На стене в комнате Стасика висел огромный настенный календарь с репродукцией "Страшного Суда" Босха - сувенир из музея в Вене, где его родители были по турпутевке. Сейчас он созерцал, не вникая, ту часть, где некий аспид жалил распутницу раздвоенным змеиным языком в самое сокровенное место, а другую прелестницу, разлегшуюся на роскошной красной кровати, осаждали два других жутких создания - нечто вроде панцирных жаб или жабоподобных раков с механическими наростами. Родители были против, чтобы Стасик вешал календарь у себя, но Стасик настоял, объяснив родителям, что эта картинка по стилю - точный хард-рок, и самая убойная музыка под неё лучше воспринимается.
- Откуда тебе известно? - спросила Вика.
- Сейчас по телевизору видел, в сводке происшествий.

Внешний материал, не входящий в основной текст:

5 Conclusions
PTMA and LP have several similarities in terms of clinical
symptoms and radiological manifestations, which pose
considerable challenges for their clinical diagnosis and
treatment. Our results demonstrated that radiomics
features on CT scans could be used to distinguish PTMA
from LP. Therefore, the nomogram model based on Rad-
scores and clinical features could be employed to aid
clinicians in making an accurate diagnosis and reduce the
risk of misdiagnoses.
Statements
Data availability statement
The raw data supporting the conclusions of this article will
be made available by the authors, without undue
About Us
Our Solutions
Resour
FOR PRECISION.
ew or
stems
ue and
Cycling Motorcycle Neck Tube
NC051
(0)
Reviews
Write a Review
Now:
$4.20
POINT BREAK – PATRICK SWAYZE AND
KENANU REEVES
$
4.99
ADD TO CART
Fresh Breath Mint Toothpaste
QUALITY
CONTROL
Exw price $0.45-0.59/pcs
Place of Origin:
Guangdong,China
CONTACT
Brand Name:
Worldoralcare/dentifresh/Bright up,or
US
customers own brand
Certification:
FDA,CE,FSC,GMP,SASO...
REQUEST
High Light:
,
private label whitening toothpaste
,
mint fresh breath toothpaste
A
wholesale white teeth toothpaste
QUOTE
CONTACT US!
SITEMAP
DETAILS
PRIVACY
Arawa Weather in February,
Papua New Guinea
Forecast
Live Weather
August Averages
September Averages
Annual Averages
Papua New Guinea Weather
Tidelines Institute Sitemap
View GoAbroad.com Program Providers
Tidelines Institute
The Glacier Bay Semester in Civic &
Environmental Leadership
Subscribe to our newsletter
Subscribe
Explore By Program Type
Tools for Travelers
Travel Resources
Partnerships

Арестовали двух бомжей с крупной суммой денег, и выяснили, что они проникли в такой-то дом и убили хозяина и его собаку. Кадры дома показали, понимаешь? И сообщили, Стасик хихикнул, - что бомжи сперва утверждали, будто залезли в дом, увидев, что собака во дворе мертвой валяется, и хозяина уже мертвым застали, а деньги нашли, когда стали шуровать где ни попадя, но потом быстро сознались и даже показали прорубь, в которую выкинули пистолеты. Представляю, как их в милиции обработали... А еще, мол, по утверждению следователя, хозяин дома убит из оружия, имеющего отношение к криминальным разборкам, поэтому они ещё будут разбираться, насколько эти бомжи действительно бомжи, а насколько прикидываются.
- В общем, эти бомжи будут отдуваться за все, - хмыкнула Вика. - Не сказали, сколько при них было денег?
- Пятьдесят пять тысяч.
- Да-а... - протянула Вика. - Жалко, мы их не нашли.

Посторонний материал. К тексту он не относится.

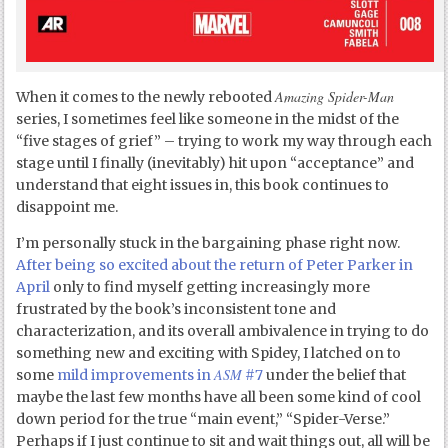
Amazing Spider-Man
When it comes to the newly rebooted
series, I sometimes feel like someone in the midst of the
“five stages of grief” – trying to work my way through each
stage until I finally (inevitably) hit upon “acceptance” and
understand that eight issues in, this book continues to
disappoint me.
I’m personally stuck in the bargaining phase right now.
After being so excited about the return of Peter Parker in
April
only to find myself getting increasingly more
frustrated by the book’s inconsistent tone and
characterization, and its overall ambivalence in trying to do
something new and exciting with Spidey, I latched on to
ASM
some
mild improvements in
#7
under the belief that
maybe the last few months have all been some kind of cool
down period for the true “main event,” “Spider-Verse.”
Perhaps if I just continue to sit and wait things out, all will be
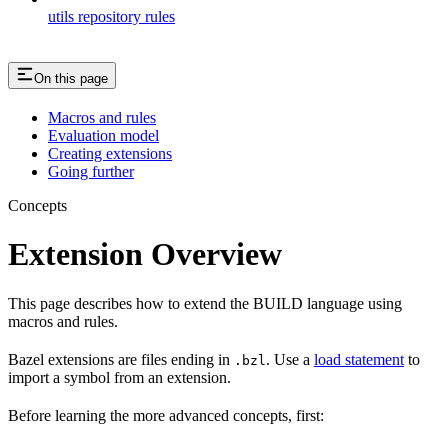
utils repository rules
On this page
Macros and rules
Evaluation model
Creating extensions
Going further
Concepts
Extension Overview
This page describes how to extend the BUILD language using
macros and rules.
Bazel extensions are files ending in
. Use a
load statement
to
.bzl
import a symbol from an extension.
Before learning the more advanced concepts, first:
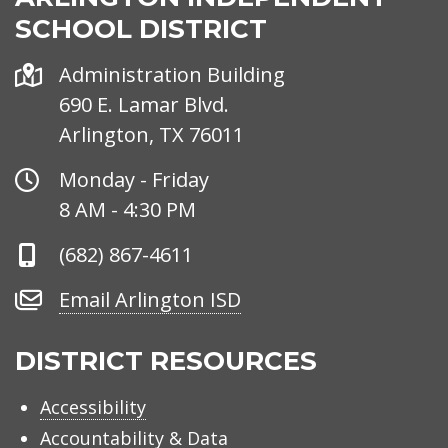
SCHOOL DISTRICT
Address
Administration Building
690 E. Lamar Blvd.
Arlington, TX 76011
Office
Monday - Friday
Hours
8 AM - 4:30 PM
Phone
(682) 867-4611
Number
Email
Email Arlington ISD
Arlington
ISD
DISTRICT RESOURCES
Accessibility
Accountability & Data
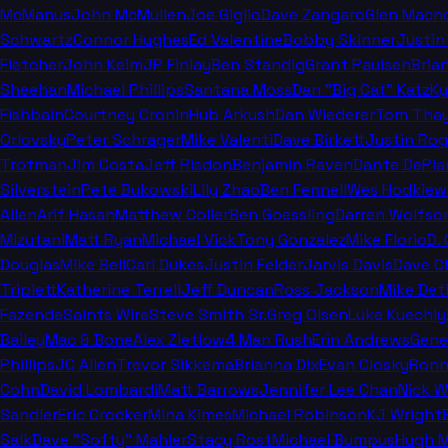
McManus
John McMullen
Joe Giglio
Dave Zangaro
Glen Macn
Schwartz
Connor Hughes
Ed Valentine
Bobby Skinner
Justin
Fletcher
John Keim
JP Finlay
Ben Standig
Grant Paulsen
Bria
Sheehan
Michael Phillips
Santana Moss
Dan "Big Cat" Katz
Ky
Fishbain
Courtney Cronin
Hub Arkush
Dan Wiederer
Tom Thay
Orlovsky
Peter Schrager
Mike Valenti
Dave Birkett
Justin Rog
Trotman
Jim Costa
Jeff Risdon
Benjamin Raven
Dante DePia
Silverstein
Pete Bukowski
Lily Zhao
Ben Fennell
Wes Hodkiew
Allen
Arif Hasan
Matthew Coller
Ben Goessling
Darren Wolfso
Mizutani
Matt Ryan
Michael Vick
Tony Gonzalez
Mike Florio
D.
Douglas
Mike Bell
Carl Dukes
Justin Felder
Jarvis Davis
Dave C
Triplett
Katherine Terrell
Jeff Duncan
Ross Jackson
Mike Deti
Fazende
Saints Wire
Steve Smith Sr.
Greg Olsen
Luke Kuechly
Bailey
Mac & Bone
Alex Zietlow
4 Man Rush
Erin Andrews
Gene
Phillips
JC Allen
Trevor Sikkema
Brianna Dix
Evan Closky
Ronn
Cohn
David Lombardi
Matt Barrows
Jennifer Lee Chan
Nick 
Sandler
Eric Crocker
Mina Kimes
Michael Robinson
KJ Wright
Salk
Dave "Softy" Mahler
Stacy Rost
Michael Bumpus
Hugh M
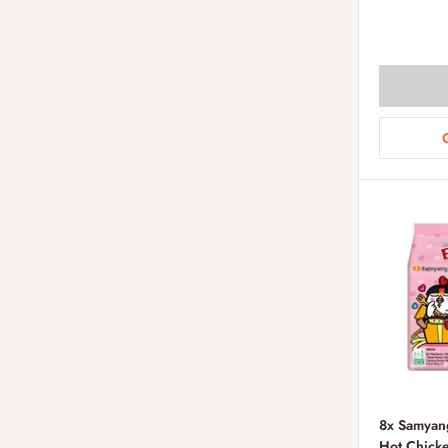
price
8x Samyan
Hot Chick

- Наоборот, повезло нам! Если бы просто нашли труп, да стали по всему дому собирать отпечатки пальцев и все остальное... А так - никто ничего искать не будет. Можно считать, мы уплатили эти пятьдесят пять тысяч за то, чтобы спокойно жить с нашими двадцатью!
- Тоже верно, - согласилась Вика. - Но, вообще, с этими деньгами нам надо быть очень осторожными.
- Еще как осторожными! - сказал Стасик. Он помолчал несколько секунд и проговорил. - Я... я уже нарвался.
- Как?! - Вика испуганно оглянулась в сторону комнаты родителей и понизила голос. - На какую сумму?
- На двести долларов, - угрюмо сообщил Стасик. - Я хотел их обменять, чтобы у нас были деньги на все, что мы захотим, а в обменном пункте без паспорта не меняют. Один мужик сказал мне, что знает обменный пункт, где паспорт не требуется, повел за собой, а потом просто отнял деньги, да ещё по морде съездил... - говоря это, Стасик потрогал разбитую губу. - Так что я тоже сейчас хорош.
- Ничего, - сказала Вика. - За одного битого двух небитых дают.
- Но я этого мужика запомнил, - хмуро сообщил Стасик. - И не думаю, что он куда-нибудь денется. Он ведь не будет меня бояться!
Он умолк. Перед его глазами смазанными обрывочными картинками промелькнула вся сцена: мужик, выдирающий деньги у него из кармана, едва они завернули в подворотню ("Так ближе, кусок срежем через дворы", запоздало прозвучал в его ушах голос мужика), он сам, отчаянно пытающийся сопротивляться, нависающая над ним одутловатая морда, его хриплый выдох: "Я на помощь позову..." - "Не позовешь! У родителей, небось, баксы украл, а то чего не кричишь..." - после того, как мужик издевательски прохрипел это ему в ответ, Стасик из последних сил попробовал повиснуть у него на шее, вцепился в воротник, затрещала ткань старого пальто, голос мужика: "А, сука!.." - удар - искры из глаз - при том, в первый момент, больше горечи и обиды, чем боли - и Стасик с трудом приходит в себя в грязном сугробе, из губы и носа хлещет кровь, оставляя пятна на снегу, щека ободрана о зернистую ледяную корку, образовавшуюся на снегу после недавней оттепели.